Neste momento, o governo catalão mantém a convocatória para o referendo de 1 de outubro, apesar da Guarda Civil ter apreendido também nas últimas semanas: materiais de propaganda eleitoral, cédulas de votação, listas impressas de eleitores e até muitos exemplares de periódicos de toda a Catalunha.

A escalada repressiva do Estado espanhol, que foi precedida pela chamada “Lei da Mordaça” (que contribui para a diminuição ainda maior dos direitos democráticos da população frente às lutas dos Indignados e dos movimentos sociais) tem gerado, de fato, um estado de exceção que atinge, em cheio, os direitos fundamentais.  Esta situação não somente põe em risco o futuro das instituições catalães, mas também representa uma ameaça de retrocesso político desde a tentativa de golpe de Estado em 23 de fevereiro de 1981.

A reação do povo catalão, incluindo setores significativos do movimento operário organizado, deu-se através da realização de uma enorme mobilização em Barcelona e em toda a Catalunha, que contou com a solidariedade de milhares de pessoas que se manifestam, nas principais cidades do Estado espanhol, contra a repressão e a favor do direito do povo catalão a decidir. Nos últimos dias, houve discussões para convocar uma greve geral contra a repressão. Hoje mesmo, os estivadores de Barcelona decidiram sabotar os cruzeiros que fazem escala no porto da cidade e que abrigam uma parte dos quase 5.000 policiais e guardas civis que o Ministério do Interior deslocou para a Catalunha, com o objetivo de reprimir o referendo.

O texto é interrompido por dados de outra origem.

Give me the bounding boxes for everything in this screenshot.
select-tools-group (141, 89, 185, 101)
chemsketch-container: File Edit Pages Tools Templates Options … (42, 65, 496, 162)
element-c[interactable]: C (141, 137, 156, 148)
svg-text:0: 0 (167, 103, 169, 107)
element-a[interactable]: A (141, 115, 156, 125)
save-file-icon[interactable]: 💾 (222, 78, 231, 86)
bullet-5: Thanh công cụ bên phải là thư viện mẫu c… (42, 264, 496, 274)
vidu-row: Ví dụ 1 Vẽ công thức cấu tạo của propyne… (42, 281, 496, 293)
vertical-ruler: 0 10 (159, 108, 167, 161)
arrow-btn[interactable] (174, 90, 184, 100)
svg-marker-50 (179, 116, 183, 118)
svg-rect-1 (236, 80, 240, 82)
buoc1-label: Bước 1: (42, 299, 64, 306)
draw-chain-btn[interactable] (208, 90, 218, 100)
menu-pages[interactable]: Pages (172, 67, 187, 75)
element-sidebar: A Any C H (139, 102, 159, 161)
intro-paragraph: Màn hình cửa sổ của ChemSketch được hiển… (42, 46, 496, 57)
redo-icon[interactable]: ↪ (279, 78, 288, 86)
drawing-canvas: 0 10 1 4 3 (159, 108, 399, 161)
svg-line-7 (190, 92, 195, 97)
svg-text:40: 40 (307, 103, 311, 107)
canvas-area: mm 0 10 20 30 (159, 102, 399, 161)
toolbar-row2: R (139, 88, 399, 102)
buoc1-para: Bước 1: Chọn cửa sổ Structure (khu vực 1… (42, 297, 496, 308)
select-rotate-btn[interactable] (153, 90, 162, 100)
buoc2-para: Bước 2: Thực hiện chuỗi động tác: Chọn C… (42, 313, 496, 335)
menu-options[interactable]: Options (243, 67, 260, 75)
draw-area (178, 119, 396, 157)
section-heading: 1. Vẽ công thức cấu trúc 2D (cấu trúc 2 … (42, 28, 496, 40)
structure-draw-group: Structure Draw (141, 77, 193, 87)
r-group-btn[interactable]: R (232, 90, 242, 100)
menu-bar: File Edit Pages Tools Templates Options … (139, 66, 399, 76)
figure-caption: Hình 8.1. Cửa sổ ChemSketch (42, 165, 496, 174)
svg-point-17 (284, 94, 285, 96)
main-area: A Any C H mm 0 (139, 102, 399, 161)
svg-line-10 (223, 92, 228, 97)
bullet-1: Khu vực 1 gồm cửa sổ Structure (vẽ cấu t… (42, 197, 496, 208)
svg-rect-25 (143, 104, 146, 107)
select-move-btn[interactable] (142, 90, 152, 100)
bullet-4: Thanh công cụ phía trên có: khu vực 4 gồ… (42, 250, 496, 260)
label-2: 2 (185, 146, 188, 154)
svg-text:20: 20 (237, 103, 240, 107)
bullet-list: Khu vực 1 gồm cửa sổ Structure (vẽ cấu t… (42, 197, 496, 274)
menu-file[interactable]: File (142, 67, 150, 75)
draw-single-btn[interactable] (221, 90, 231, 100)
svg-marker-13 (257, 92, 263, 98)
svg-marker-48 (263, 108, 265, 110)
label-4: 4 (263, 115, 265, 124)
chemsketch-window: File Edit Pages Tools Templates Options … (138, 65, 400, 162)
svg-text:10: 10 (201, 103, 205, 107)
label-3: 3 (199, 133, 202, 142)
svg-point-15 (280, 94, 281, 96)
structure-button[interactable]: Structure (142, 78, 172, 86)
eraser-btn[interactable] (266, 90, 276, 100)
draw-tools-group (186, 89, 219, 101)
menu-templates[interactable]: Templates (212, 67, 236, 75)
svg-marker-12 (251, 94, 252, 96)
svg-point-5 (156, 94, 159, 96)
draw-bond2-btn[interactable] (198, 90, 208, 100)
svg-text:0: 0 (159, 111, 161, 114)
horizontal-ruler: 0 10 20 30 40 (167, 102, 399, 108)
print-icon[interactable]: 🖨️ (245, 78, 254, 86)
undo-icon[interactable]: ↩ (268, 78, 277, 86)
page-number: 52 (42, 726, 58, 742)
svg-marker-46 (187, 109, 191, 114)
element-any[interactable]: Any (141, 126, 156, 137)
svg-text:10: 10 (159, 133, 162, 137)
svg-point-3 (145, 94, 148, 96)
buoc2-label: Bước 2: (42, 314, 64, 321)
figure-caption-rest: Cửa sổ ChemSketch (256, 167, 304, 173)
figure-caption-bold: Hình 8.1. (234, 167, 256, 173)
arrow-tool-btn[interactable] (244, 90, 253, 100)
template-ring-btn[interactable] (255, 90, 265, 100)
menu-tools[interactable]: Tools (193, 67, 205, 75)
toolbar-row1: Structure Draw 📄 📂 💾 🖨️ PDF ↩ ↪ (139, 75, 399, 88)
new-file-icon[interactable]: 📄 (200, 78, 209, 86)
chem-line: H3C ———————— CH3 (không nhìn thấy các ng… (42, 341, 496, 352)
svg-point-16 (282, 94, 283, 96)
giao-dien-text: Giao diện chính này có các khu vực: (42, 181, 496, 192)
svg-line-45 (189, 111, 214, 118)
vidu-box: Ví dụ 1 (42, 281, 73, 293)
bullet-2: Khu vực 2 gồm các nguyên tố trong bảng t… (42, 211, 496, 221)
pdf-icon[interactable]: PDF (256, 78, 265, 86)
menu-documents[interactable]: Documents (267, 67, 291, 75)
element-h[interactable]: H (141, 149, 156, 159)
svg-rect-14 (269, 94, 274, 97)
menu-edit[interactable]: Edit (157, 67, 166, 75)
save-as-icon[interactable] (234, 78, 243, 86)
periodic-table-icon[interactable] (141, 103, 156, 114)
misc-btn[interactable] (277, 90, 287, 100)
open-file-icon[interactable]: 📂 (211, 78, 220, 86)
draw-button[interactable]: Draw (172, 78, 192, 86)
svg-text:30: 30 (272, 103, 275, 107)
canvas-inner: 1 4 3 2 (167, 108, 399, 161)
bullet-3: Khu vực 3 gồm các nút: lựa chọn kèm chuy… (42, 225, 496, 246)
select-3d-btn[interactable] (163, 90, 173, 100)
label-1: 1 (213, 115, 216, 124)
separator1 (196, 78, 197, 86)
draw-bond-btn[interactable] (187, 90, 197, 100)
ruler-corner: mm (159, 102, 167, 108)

Nos próximos dias haverá uma queda de braço entre as forças populares e soberanistas catalães, com o apoio dos setores democráticos da população espanhola, contra o imobilismo e as tentações autoritárias do Estado espanhol herdados dos quarenta anos de ditadura franquista. Assim, parece que, pela primeira vez, haverá uma convergência objetiva dos dois grandes movimentos de massas gerados tanto pela crise mundial, bem como pela crise de regime do Estado espanhol, e que, até o momento, encontravam-se afastados e receosos entre si: o movimento dos Indignados (que surgiu em 15 de maio de 2011) e o chamado processo independentista catalão (que eclodiu um ano antes). Esta convergência tem um enorme potencial estratégico de ruptura com o capitalismo, que deverá ser aproveitado e desenvolvido pelas forças anticapitalistas e revolucionárias catalães e espanholas. A própria pressão dos acontecimentos leva a essa convergência objetiva, já que diante da repressão: setores operários e populares tomam consciência do que está em jogo e, por sua vez, as correntes nacionalistas buscam a solidariedade entre as forças progressistas e democráticas de todo o Estado espanhol.

Solidariedade internacional urgente

Neste contexto, a mobilização internacional possui um papel fundamental no conflito. Uma vitória na Catalunha será uma vitória para todas as forças populares, revolucionárias e democráticas da Europa e do mundo. Uma derrota conduzirá a um grave retrocesso tanto da democracia, bem como da luta de classes na Catalunha, no Estado espanhol e na União Europeia.

A IV Internacional faz um apelo às suas secções e organizações simpatizantes para que organizem ações de solidariedade, em seus países, ao povo catalão, assim como manifestações ante as embaixadas e consulados espanhóis em prol do direito à autodeterminação da Catalunha e contra qualquer ação repressiva desenvolvida pelo Estado espanhol.

Viva o direito de autodeterminação da Catalunha!

Todo o nosso apoio ao referendo de autodeterminação de 1 de outubro!

Abaixo a repressão, a eliminação de liberdades e o retrocesso político!